▸ **WHAT TO PRODUCE**
Every line from the opening of the records to the line with "Maintenance (881, 1460)" should be restated exactly, with both ends included and the pictures left out.
• • •
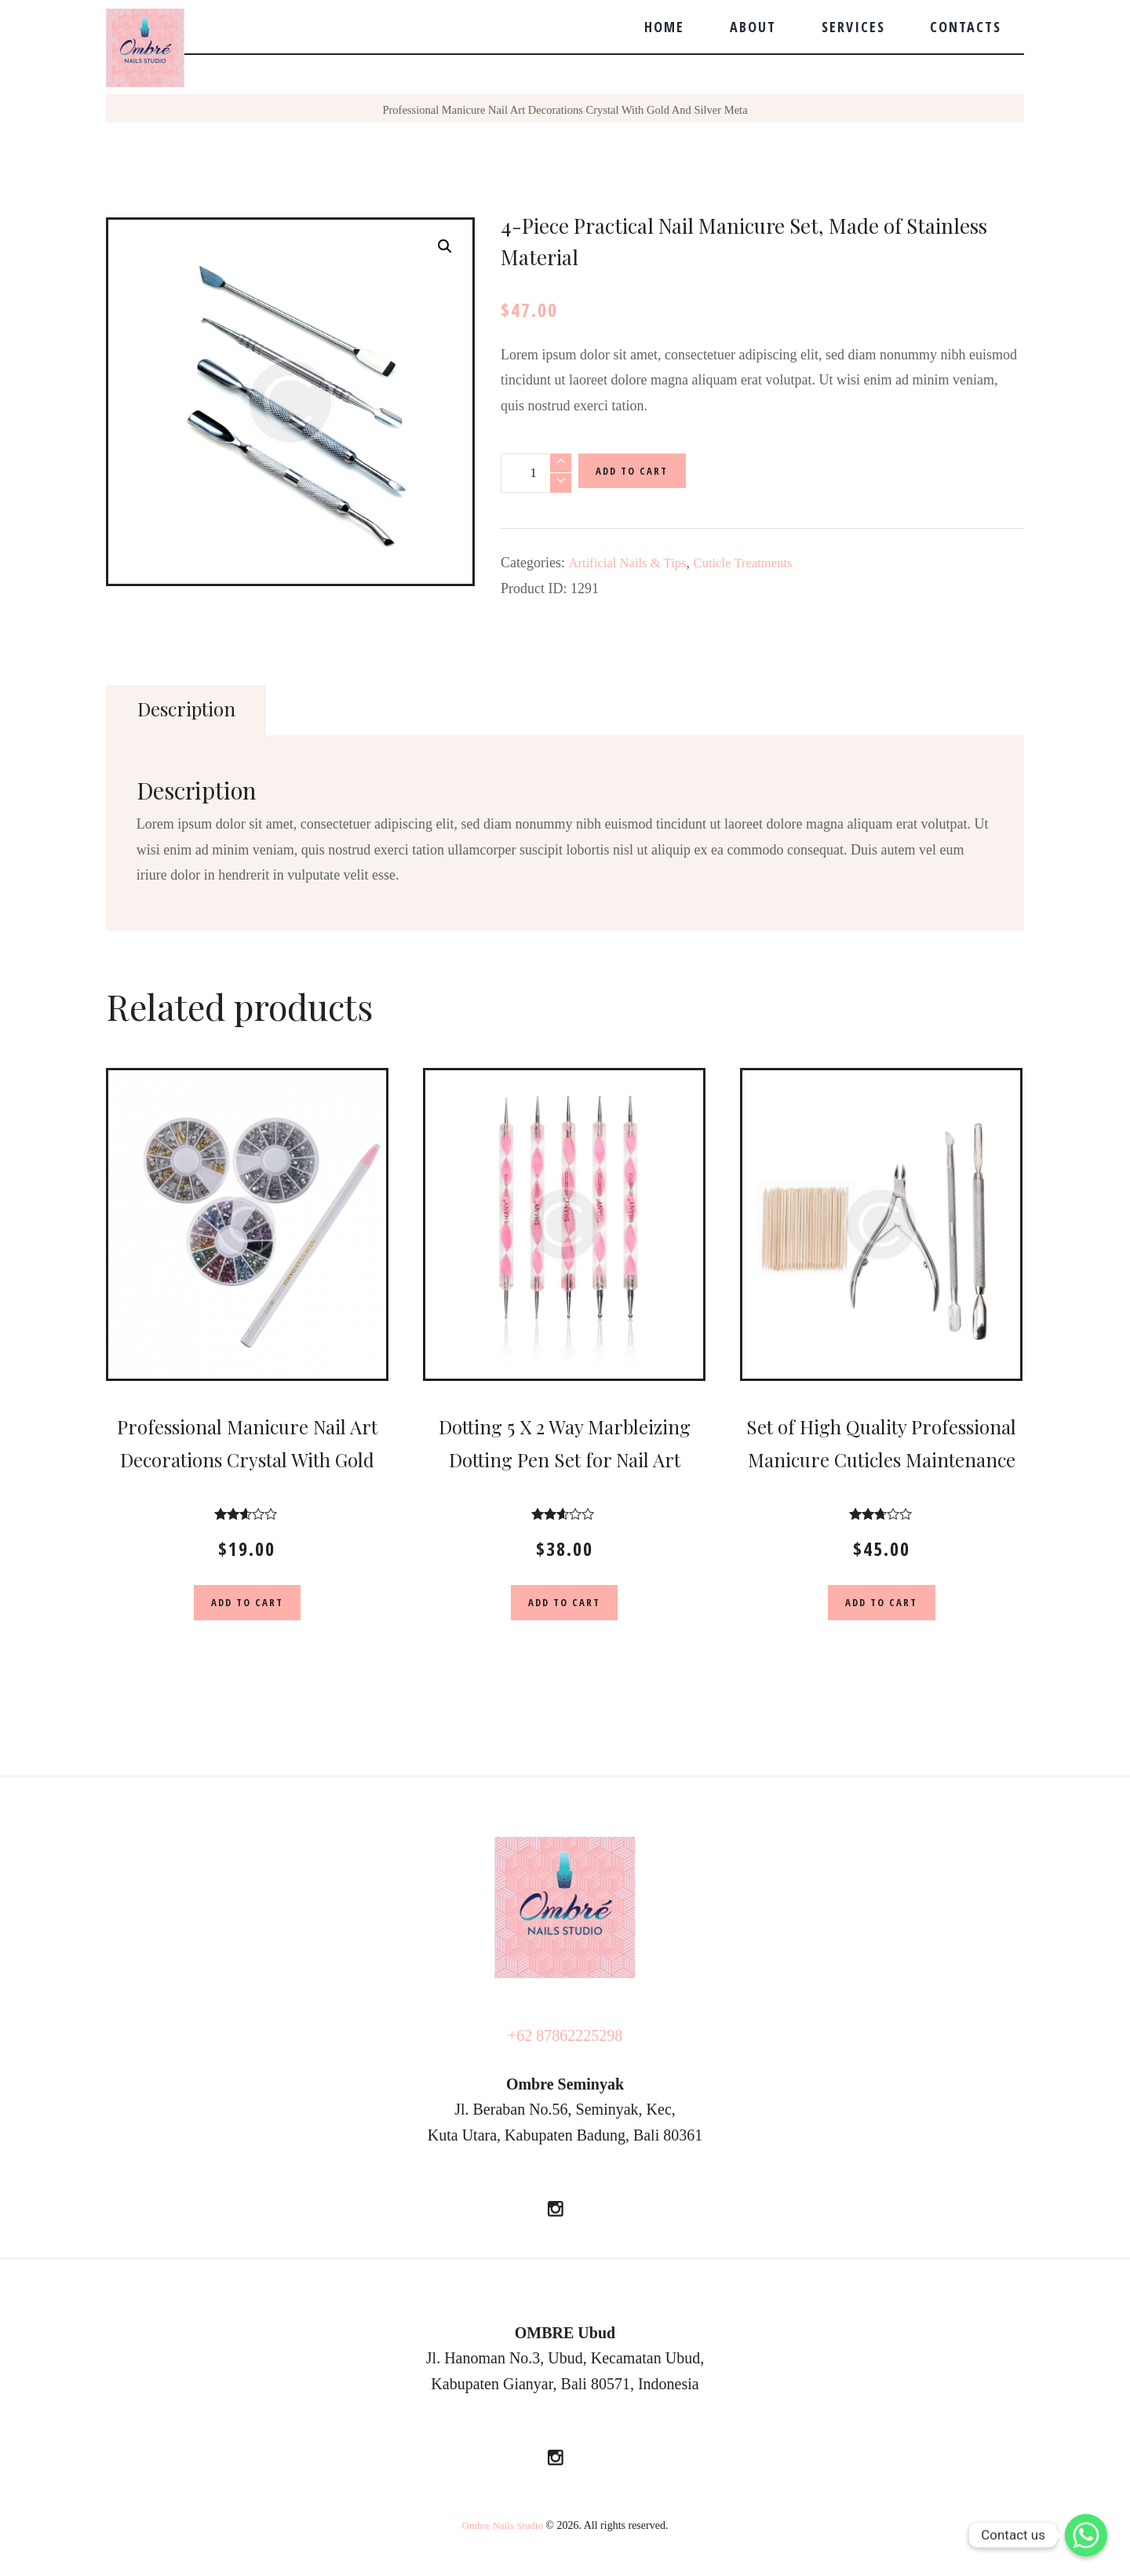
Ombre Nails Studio (502, 2531)
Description (190, 709)
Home (664, 26)
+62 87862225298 (565, 2040)
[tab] (190, 710)
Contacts (965, 26)
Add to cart (638, 472)
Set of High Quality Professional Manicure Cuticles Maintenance (881, 1460)
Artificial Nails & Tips (632, 562)
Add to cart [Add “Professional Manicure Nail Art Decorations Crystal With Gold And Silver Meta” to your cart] (247, 1605)
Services (853, 26)
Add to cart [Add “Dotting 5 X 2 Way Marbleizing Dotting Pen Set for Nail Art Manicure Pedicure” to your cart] (564, 1605)
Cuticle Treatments (756, 562)
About (753, 26)
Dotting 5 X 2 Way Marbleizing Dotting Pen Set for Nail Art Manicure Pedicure (564, 1460)
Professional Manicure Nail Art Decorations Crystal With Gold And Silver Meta (565, 109)
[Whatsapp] (1086, 2535)
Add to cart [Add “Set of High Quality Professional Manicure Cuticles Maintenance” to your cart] (881, 1605)
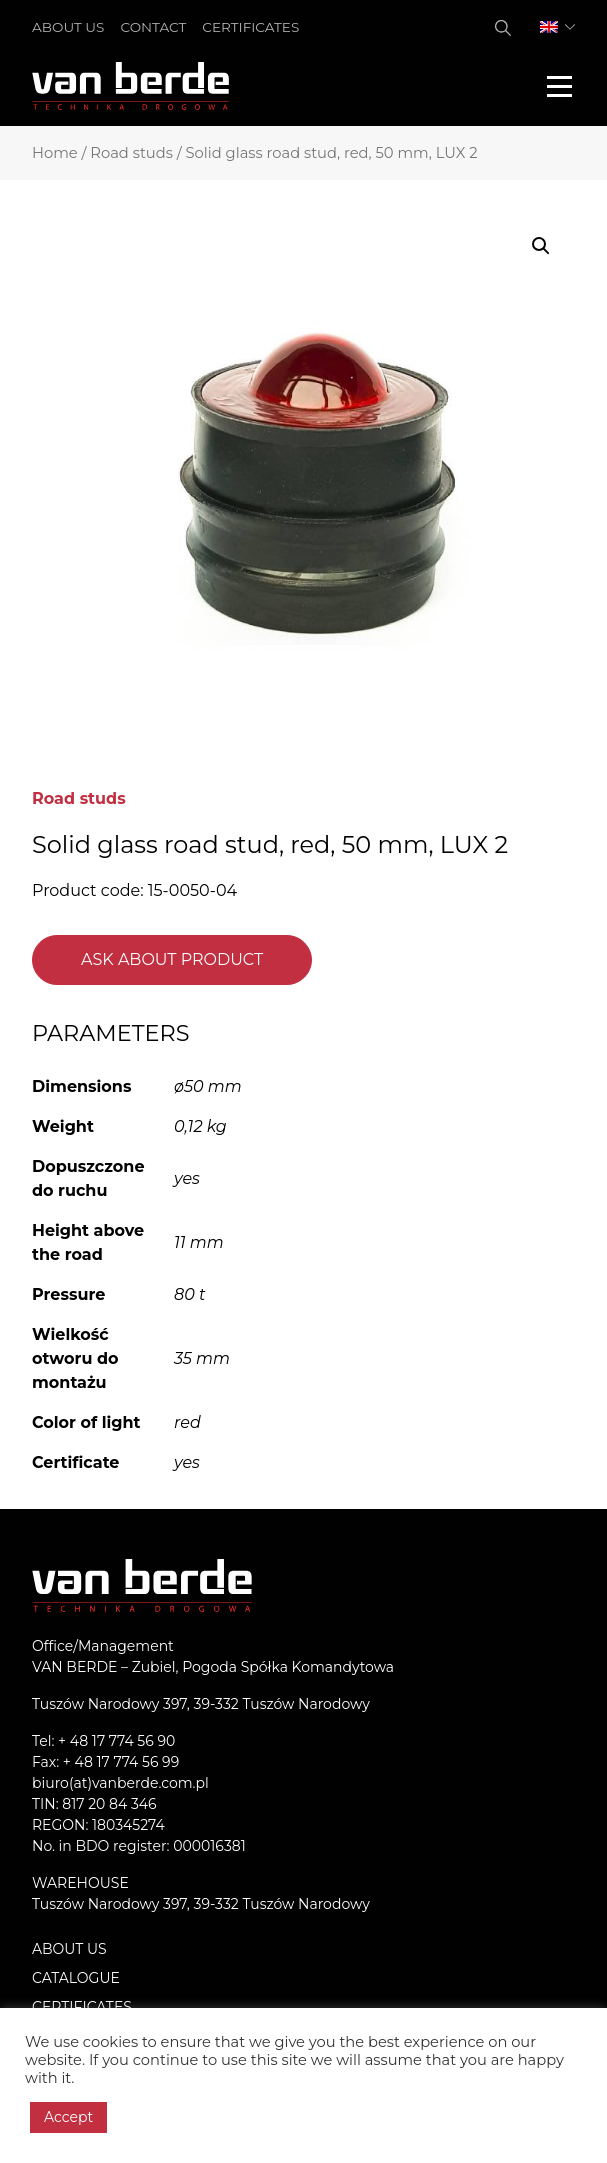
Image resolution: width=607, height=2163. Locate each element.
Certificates (250, 27)
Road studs (131, 153)
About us (68, 27)
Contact (153, 27)
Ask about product (172, 959)
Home (55, 153)
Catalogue (76, 1978)
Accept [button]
• • •
▸ **COMPLETED TASK**
Ombre Nails Studio (502, 2531)
Description (190, 709)
Home (664, 26)
+62 87862225298 (565, 2040)
[tab] (190, 710)
Contacts (965, 26)
Add to cart (638, 472)
Set of High Quality Professional Manicure Cuticles Maintenance (881, 1460)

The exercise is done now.